● **Problem requirements**
Below are the entries to retype; reproduce each one exactly.

● **Task material**
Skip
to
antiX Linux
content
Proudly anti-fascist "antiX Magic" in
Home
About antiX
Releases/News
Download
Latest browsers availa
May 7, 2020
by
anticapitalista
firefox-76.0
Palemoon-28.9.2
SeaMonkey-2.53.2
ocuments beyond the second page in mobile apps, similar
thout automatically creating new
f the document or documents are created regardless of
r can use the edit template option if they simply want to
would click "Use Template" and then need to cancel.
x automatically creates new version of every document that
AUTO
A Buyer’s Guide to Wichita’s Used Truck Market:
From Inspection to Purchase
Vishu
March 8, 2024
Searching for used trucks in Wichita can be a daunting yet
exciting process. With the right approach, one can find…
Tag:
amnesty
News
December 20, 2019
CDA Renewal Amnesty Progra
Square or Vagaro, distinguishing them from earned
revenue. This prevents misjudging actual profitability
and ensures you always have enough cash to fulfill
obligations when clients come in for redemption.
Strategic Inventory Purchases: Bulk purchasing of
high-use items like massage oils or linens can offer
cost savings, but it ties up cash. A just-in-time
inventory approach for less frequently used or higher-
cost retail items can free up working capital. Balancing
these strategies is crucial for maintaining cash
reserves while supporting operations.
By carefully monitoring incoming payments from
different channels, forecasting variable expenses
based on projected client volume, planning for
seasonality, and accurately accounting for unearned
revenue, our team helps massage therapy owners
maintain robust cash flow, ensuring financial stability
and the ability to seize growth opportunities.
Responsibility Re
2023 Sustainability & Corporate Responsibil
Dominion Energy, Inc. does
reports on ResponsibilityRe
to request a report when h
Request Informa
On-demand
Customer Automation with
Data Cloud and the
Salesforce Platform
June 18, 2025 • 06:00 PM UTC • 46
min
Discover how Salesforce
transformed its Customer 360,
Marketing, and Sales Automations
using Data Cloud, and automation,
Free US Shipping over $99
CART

● **Response to the task**
Skip
to
antiX Linux
content
Proudly anti-fascist "antiX Magic" in
Home
About antiX
Releases/News
Download
Latest browsers availa
May 7, 2020
by
anticapitalista
firefox-76.0
Palemoon-28.9.2
SeaMonkey-2.53.2
ocuments beyond the second page in mobile apps, similar
thout automatically creating new
f the document or documents are created regardless of
r can use the edit template option if they simply want to
would click "Use Template" and then need to cancel.
x automatically creates new version of every document that
AUTO
A Buyer’s Guide to Wichita’s Used Truck Market:
From Inspection to Purchase
Vishu
March 8, 2024
Searching for used trucks in Wichita can be a daunting yet
exciting process. With the right approach, one can find…
Tag:
amnesty
News
December 20, 2019
CDA Renewal Amnesty Progra
Square or Vagaro, distinguishing them from earned
revenue. This prevents misjudging actual profitability
and ensures you always have enough cash to fulfill
obligations when clients come in for redemption.
Strategic Inventory Purchases: Bulk purchasing of
high-use items like massage oils or linens can offer
cost savings, but it ties up cash. A just-in-time
inventory approach for less frequently used or higher-
cost retail items can free up working capital. Balancing
these strategies is crucial for maintaining cash
reserves while supporting operations.
By carefully monitoring incoming payments from
different channels, forecasting variable expenses
based on projected client volume, planning for
seasonality, and accurately accounting for unearned
revenue, our team helps massage therapy owners
maintain robust cash flow, ensuring financial stability
and the ability to seize growth opportunities.
Responsibility Re
2023 Sustainability & Corporate Responsibil
Dominion Energy, Inc. does
reports on ResponsibilityRe
to request a report when h
Request Informa
On-demand
Customer Automation with
Data Cloud and the
Salesforce Platform
June 18, 2025 • 06:00 PM UTC • 46
min
Discover how Salesforce
transformed its Customer 360,
Marketing, and Sales Automations
using Data Cloud, and automation,
Free US Shipping over $99
CART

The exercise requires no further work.